What Excuses?

I’ve heard people say that they don’t have time to write, or that they’ve found time to write, finally, now that school is over or their kids have gone off to college when they could’ve started much earlier. I’ve heard people say that they don’t have time to write because their jobs have bogged them down. If they just had time, they would begin writing that novel they’ve been thinking about every day for ten years.

The days are long, so long that I find myself trying to do something with my free time. I go for walks, but I can only walk so far before I get bored and tired. And yet my free time is still available. Maybe that’s just me, and other people really don’t have free time. But they complain that they don’t have the time to create, and I tell them to find time, whether it’s at one in the afternoon or one in the morning. They’ll find themselves with nothing to do. And what do they do with that time? They watch television, the devil’s invention, because they’re too tired from work or parenting or both, or they were out too late last night partying, and they’re trying to recuperate.

Meanwhile, time keeps passing by, collecting seconds and minutes and hours. Just a little each day goes far: one hour today, one hour tomorrow, two hours the next day and so on. It’s up to them what they choose to do with their time. And yes, things take a while to develop. It took me seven years to write my first manuscript. It didn’t go anywhere. It’s still on my shelf, and I don’t plan to do anything with it because it was really my first crack at a novel. My first actual manuscript was really a draft. It was never finished. It needed several subsequent drafts for me to really develop. That took me like a year if I can remember.
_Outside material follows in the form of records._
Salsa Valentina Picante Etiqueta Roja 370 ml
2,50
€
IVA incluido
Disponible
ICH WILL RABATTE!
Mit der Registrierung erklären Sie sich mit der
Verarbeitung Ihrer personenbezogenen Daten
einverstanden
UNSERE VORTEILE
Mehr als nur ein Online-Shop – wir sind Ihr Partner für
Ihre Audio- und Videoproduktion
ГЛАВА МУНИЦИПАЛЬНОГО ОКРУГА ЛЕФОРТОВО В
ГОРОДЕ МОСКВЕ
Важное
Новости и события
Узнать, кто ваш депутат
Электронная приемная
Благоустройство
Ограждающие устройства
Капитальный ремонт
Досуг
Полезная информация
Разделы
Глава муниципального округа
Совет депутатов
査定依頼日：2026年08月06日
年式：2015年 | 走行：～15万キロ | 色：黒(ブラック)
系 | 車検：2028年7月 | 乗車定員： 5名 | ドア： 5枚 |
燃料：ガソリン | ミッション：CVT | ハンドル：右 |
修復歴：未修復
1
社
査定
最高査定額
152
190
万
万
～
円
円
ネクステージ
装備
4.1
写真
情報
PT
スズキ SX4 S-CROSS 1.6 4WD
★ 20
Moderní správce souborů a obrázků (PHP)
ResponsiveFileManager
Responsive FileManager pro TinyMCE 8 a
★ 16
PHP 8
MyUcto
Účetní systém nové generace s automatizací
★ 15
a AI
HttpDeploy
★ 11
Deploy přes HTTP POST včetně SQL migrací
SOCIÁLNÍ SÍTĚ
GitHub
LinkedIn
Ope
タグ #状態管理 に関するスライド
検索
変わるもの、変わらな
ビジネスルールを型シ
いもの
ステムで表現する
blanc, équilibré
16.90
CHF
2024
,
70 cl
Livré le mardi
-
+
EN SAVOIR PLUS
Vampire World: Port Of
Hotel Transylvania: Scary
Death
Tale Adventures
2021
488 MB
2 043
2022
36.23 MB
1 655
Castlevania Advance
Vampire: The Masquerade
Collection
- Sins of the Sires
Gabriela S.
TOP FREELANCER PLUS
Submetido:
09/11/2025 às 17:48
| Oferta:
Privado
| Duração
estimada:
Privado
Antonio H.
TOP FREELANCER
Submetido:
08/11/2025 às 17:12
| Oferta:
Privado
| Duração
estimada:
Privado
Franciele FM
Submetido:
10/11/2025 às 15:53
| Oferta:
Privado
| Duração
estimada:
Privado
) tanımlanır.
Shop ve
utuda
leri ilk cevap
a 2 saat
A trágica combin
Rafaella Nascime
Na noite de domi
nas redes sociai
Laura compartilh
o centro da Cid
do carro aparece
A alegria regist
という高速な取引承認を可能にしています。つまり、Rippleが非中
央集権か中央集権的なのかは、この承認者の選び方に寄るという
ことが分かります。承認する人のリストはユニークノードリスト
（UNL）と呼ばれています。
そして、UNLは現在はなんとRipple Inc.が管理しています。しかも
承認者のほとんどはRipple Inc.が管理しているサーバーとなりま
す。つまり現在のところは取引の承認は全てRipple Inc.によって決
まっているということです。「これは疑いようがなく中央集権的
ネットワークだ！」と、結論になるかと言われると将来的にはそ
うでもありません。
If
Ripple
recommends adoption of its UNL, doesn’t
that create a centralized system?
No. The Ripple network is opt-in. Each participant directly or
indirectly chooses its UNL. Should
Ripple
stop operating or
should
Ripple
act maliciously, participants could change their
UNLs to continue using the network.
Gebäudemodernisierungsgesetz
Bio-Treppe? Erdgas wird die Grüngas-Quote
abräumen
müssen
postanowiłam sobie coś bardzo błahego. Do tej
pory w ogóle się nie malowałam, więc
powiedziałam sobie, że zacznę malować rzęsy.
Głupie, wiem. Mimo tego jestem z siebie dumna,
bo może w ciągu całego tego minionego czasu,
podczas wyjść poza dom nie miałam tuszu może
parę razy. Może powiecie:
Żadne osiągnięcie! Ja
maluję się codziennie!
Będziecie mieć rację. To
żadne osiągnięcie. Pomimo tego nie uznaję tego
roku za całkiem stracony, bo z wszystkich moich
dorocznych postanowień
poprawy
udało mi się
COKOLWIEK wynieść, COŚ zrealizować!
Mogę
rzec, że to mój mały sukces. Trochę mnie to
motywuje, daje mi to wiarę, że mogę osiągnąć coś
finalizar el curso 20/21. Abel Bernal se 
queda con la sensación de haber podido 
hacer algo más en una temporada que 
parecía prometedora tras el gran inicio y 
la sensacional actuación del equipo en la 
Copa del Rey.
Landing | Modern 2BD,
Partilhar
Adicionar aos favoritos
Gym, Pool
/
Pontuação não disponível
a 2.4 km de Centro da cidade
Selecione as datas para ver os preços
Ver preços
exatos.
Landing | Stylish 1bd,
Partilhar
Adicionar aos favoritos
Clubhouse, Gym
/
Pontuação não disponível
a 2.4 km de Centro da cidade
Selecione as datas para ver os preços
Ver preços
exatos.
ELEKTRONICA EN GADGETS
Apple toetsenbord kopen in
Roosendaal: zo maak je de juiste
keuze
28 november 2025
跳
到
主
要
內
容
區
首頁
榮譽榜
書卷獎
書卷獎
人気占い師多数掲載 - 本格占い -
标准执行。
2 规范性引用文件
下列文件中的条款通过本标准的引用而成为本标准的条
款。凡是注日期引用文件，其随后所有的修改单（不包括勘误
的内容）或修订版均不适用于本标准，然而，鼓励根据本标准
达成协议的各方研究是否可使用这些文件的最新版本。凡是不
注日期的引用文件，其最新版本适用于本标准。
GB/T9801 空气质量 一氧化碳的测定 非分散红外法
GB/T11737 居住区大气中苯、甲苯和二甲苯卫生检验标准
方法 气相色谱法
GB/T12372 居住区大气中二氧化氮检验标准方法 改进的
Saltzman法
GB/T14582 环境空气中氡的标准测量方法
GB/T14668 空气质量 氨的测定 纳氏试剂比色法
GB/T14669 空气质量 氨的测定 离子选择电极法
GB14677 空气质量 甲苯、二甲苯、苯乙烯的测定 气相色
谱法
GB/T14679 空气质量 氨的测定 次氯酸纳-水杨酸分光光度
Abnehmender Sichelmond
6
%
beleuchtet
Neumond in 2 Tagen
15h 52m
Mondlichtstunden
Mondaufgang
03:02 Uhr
That was over fifteen years ago.

I remember around then I was writing short stories and wasn’t planning to take them anywhere. A friend hooked me up with an editor when I was in my early thirties. She looked at the copy and refused to work on it because she was afraid she would charge me too much. That was how much work was needed to be done with it. She said it was too raw and gave me the ten-thousand-hour speech. I’d already heard about the ten thousand hours. I think I’ve exceeded them by now. But anyway, it deprressed me to hear her say that, but it didn’t discourage me from continuing. I kept writing after that rejection, and eventually I got started on that first manuscript.

I sent it out to about forty-nine agents, and several of them rejected me. Actually, all of them rejected me because when I didn’t hear back from them, it might as well have been qualified as a rejection. It depressed me, but I could at least say I did it. This was after my psychiatrist yelled at me for not going out there and doing the hard work myself, because a family friend said he would help me, but he never did.

“He doesn’t care about you,” my psychiatrist said, and that was true. The family friend really didn’t. Otherwise, he would’ve really helped me. The point my psychiatrist was trying to make was that I would have to do all the heavy lifting, and no one was going to help, no matter how close that person was to my family.

I think a lot of people are afraid of that sort of pain, so they make excuses so as not to work toward their artistic visions. Therefore, they let themselves off the hook and blame other factors, even other people. In the end, the blame takes them nowhere. All the time they’d spent making excuses could’ve been more time spent creating. I could be wrong in all of this, but I think I’m right.